Under the new policy, students will be allowed to eat the meals of their choice and school principals will be responsible for collecting money owed on delinquent accounts. Any unpaid cafeteria charges at the end of the year will be deducted from the school’s discretionary funds.
As a result of cuts in state funds that allowed most kindergarten children to be eligible for a free breakfast, some kindergarten students will now be required to pay for those breakfasts, under the policy change approved by the board.
Students who qualify under income guidelines for free and reduced lunches will continue to receive free breakfasts, but those who do not meet income guidelines will have to pay for breakfasts, according to the new policy.

Cellphone use

The board approved by a 6-2 vote, with one abstention, a policy intended to restrict the use of cellphones and other wireless communication devices by students during school hours.
Belcher and board member Mike Isbell cast dissenting votes. Board member Teressa Banks voted “present.”
The new policy allows students to have those devices while at school, but it prohibits those devices from being “activated, used, displayed or visible during the instructional day.”
Board members said the change was needed to give consistency to the use cellphones at all public schools in the county.
In previous years, students were allowed to use their cellphones or send text messages between classes, in school cafeterias or in classrooms after they completed their schoolwork. At other schools, principals confiscated cellphones for the school day if students were found to be using the devices during school hours.
The new policy allows principals to allow individual students to use their cellphones “when there is a reasonable need for such communication” and teachers and principals to authorize cellphone use “for instructional purposes, provided that they supervise the students during such use.”
All board members attended the meeting.
In other business during its meeting Tuesday, the board:
• Unanimously approved a one-year, $26,400 contract with Wilson’s Cleaning for custodial work at the school system’s central office and ancillary. Wilson’s Cleaning submitted the lowest of four bids for the project.
• Unanimously approved an $8,000 contract with Terracon of Winterville to inspect some 1.3 million square feet of school roofs and develop a five-year roof maintenance and repair budget plan for those roofs.

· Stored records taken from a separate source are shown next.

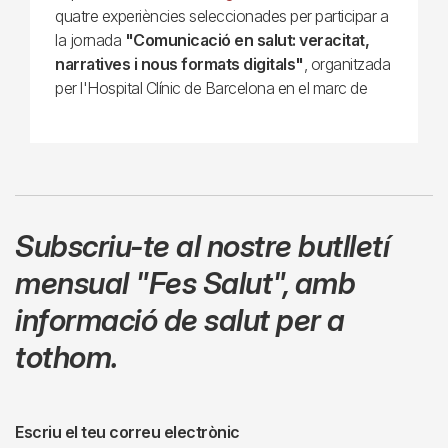
quatre experiències seleccionades per participar a
la jornada
"Comunicació en salut: veracitat,
narratives i nous formats digitals"
, organitzada
per l'Hospital Clínic de Barcelona en el marc de
Subscriu-te al nostre butlletí
mensual
"Fes Salut"
,
amb
informació de salut per a
tothom.
Escriu el teu correu electrònic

• Unanimously approved a resolution supporting the creation of the Northeast Regional Early College High School of Biotechnology and Agriscience at the Vernon G. James Research & Extension Center near Plymouth. Beaufort County Schools will not provide transportation to students who want to attend the school, but BCS will release those students who want to attend the new school, according to BCS Superintendent Don Phipps.
• Unanimously approved a Code of Student Conduct that governs student behavior and outlines discipline procedures for the 2011-2012 school year. Some 7,000 copies of the new code, based on some 70 policies approved by the board Tuesday, will be distributed to students at the start of the new school year, the board was told.
• Unanimously approved a change to the policy governing school-board meetings to reflect the board’s recent change in meeting dates from the fourth Monday of the month to the third Tuesday of the month.
• Approved a substitute teachers list and a personnel list.